Patch NPT on Ryzen for Better Performance | Level One Techs

Unless I’m missing something, the build-log doesn’t seem to have any useful information. Here it is. It does, however, point to this code. The warning about unexpanded macros seems to be harmless.
AND just in case, my current ryzen.patch file. If anyone wants any more information, I would be happy to provide it.

Alright here are some quick and dirty benchmarks, the difference that this patch made was night and day.

In total war warhammer II’s campaign benchmark at 1080p
Before: Min 10, Max 25, Average 16.9 FPS
After: Min 43, Max 86, Average 61.6 FPS

In total war warhammer II’s battle benchmark at 1080p
Before: Min 6, Max 17, Average 10.8 FPS
After: Min 43, Max 61, Average 54.3 FPS

In Civ 6’s graphics benchmark at 34440x1440
Before: 99th 65.95, Average 47.66 frame times in MS
After: 99th 24.16, Average 18.68 frame times in MS

Civ 6’s AI benchmark at 3440x1440
Before: Average 33.2 second turns
After: Average 26.5 second turns

Skyrim (just eyeballing it) outside
Before: Min 1, Max 35, Average 20 FPS
After: Min 30, Max 50, Average 40 FPS

Skyrim (just eyeballing it) inside
Before: Min 30, Max 55, Average 40 FPS
After: Min 60, Max 60, Average 60 FPS

I am using my old card GTS 450 for passing through to my Ubuntu VM, but this card suffers from a reset bug. I have tried detaching the card via command line and then shutdown VM, tried rom dump and feed it in the config - nothing helps. Every time I shut down the VM or reboot, I get black screen and I need to reboot host PC.
Is there any way to power cycle PCIe from host command line in order to initialize it more than once?
BTW, I am on Ryzen 1600 and Asus X370-pro with the latest BIOS (1001).

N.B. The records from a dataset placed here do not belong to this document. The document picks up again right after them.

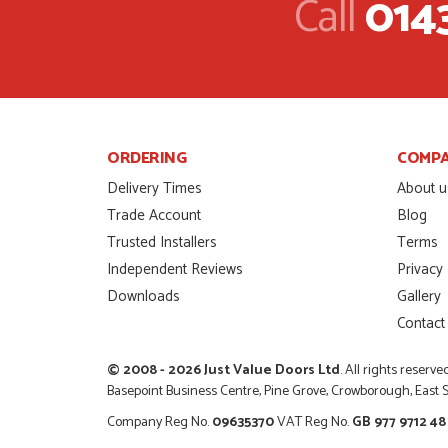
Call
014
So glad I happened up
that I wanted with no.
HAPPY CUSTOMER
POSTED:
2 MONTHS AGO
I was dealt with by Da
door was very compet
ORDERING
COMP
SCOTT THOMAS
POSTED:
2 MONTHS AGO
Delivery Times
About u
Trade Account
Blog
Excellent service from
Trusted Installers
Terms
Danielle
Independent Reviews
Privacy
MALCOLM DEWHURS
POSTED:
2 MONTHS AGO
Downloads
Gallery
Contact
Order was delivered 
finish a project. RW
© 2008 - 2026 Just Value Doors Ltd
. All rights reserve
RICHARD WITHERS
POSTED:
2 MONTHS AGO
Basepoint Business Centre, Pine Grove, Crowborough, East
Company Reg No.
09635370
VAT Reg No.
GB 977 9712 48
Ordering and paying is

This is a hardware bug that can’t be fixed. On some GPU that have dual-bios (my Fury Nitro for example) can be reset by switching to the other BIOS.

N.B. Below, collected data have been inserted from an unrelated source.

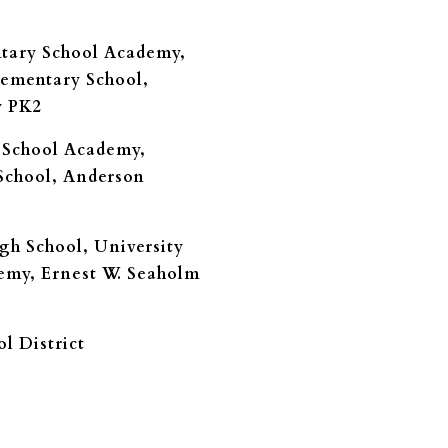
ntary School Academy,
ementary School,
y PK2
 School Academy,
School, Anderson
gh School, University
emy, Ernest W. Seaholm
l District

OK and what about that patch that Wendell is talking about in the stream starting @11:35? Kernel 4.15 patch with power cycle to the PCIe?

1 Like

Basically this (as I understand at least):

1 Like

I’m not super up to date on it, because I’m not using Vega or any other GPUs that suffer from this bug (at least, not for passthrough)

I’m going to defer to @mihawk90 and Wendell since they’re clearly following it more closely.

actually not really, just reading a bit :stuck_out_tongue:

Still following it more closely than I am. I just stay away from GPU with the issue.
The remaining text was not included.